Two fascinating facts to emerge from Hogwood’s talk were that Mendelssohn was actually an inveterate reviser of his own music – a far cry from our image of the gilded youth whose music sprang fully formed onto the page – and secondly that he was not the best judge of his own output; he never foresaw the Italian Symphony being published and in fact thought so little of it that he went so far as to claim to a friend that the only bars worth saving were the first five (the accompanying figure on the wind before the tune makes an appearance).
The concert’s first half brought two welcome rarities, Mendelssohn’s Trumpet Overture (of which none of us present at the talk admitted to having heard live) and the Fourth Symphony of Danish composer Niels Gade (1817-90). The Overture, written more or less contemporaneously with the overture to A Midsummer Night’s Dream, does not deserve its total neglect. Especially when played by a ’historically aware’ group, as here, its quiet central sections contain sudden moments of real magic as woodwinds call softly over plangent strings. Elsewhere the strings made light work of the energetic writing (which would probably sound too strenuous on the ’modern’ instruments). The overture’s final bar catches the audience unaware – trumpets and timpani end on E rather than the home C major.
Gade got his first big break when his Ossian Overture was judged by Mendelssohn to be the outright winner of a composition competition in Copenhagen and, after Mendelssohn’s untimely death, for a brief period Gade became his successor as Director of the Leipzig Gewandhaus concerts. The Fourth Symphony – Hogwood has recorded all 8 for Chandos – is pure delight, especially the soulful Andante and the compact, lilting Scherzo. Here it received as good a performance as one could reasonably hope to hear, the textures benefiting enormously from characterful wind and brass.
After the interval we were on more familiar ground, although there remained a twist – we heard the Schumann in its rarely heard original version of 1841. Beforehand, Antony Pay’s performance of the Weber had claims to bethe highlight of the concert. Pay recorded both concertos with the OAE nearly 20 years ago. His playing still has a contagious enthusiasm that carries all before it. Like watching a man on a tightrope cross Niagara Falls, this was a high-wire act, on occasion Pay’s fingers threatening to run ahead of himself in ever increasing feats of prestidigitation! He likes to live dangerously and how true to Weber, especially when deeper things were touched on in the melancholy slow movement.
Schumann’s first thoughts, from 1841, of his Symphony No.4 – much preferred by Brahms to the later, usually played 1851 revision (to Clara Schumann’s intense irritation) – found Pay resuming his seat as principal clarinet (how often do you see a soloist return to his orchestral chair once his solo spot is over?) and Hogwood at his most hyperactive.
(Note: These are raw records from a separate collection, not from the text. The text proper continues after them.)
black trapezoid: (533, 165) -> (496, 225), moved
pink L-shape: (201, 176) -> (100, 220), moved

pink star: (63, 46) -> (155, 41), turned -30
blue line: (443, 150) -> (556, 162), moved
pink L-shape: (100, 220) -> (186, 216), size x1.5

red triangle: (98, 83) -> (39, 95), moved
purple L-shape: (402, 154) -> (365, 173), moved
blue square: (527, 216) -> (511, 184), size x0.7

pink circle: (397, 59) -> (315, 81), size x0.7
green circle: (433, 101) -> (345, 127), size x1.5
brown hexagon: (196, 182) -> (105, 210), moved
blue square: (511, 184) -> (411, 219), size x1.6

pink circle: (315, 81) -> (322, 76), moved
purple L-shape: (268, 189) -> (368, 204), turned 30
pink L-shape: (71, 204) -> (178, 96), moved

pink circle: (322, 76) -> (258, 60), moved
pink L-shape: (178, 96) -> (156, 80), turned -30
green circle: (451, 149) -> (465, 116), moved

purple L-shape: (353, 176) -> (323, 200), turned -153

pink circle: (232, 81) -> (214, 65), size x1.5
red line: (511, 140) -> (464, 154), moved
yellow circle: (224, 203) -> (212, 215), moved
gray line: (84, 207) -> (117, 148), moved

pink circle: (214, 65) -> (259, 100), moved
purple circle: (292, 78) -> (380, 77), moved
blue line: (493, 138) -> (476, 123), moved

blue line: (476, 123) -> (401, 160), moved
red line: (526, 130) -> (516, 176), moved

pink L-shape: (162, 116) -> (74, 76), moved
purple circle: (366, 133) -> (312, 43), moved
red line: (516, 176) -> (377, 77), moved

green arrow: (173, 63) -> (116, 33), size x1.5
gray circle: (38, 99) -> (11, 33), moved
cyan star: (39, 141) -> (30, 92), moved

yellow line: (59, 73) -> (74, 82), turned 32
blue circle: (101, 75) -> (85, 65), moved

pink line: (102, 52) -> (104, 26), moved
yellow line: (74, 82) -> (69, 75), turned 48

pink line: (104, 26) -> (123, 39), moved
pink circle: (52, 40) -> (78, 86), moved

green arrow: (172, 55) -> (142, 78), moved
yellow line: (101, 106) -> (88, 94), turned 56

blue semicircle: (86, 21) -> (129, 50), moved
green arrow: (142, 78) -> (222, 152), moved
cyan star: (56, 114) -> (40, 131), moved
The slow movement apart, the three other movements are marked respectively Allegro di molto, Presto, and Allegro vivace (culminating in Prestissimo). In this more lightly scored version, Hogwood’s extreme tempos worked a treat, some roughness in the playing aside. Special praise to the finely played oboe of Katharina Speckelsen and Pavlo Beznosiuk’s violin in the Romanza.
For an encore, a tenderly phrased Entr’acte from Schubert’s Rosamunde.
Long may the Academy of Ancient Music continue to delight us.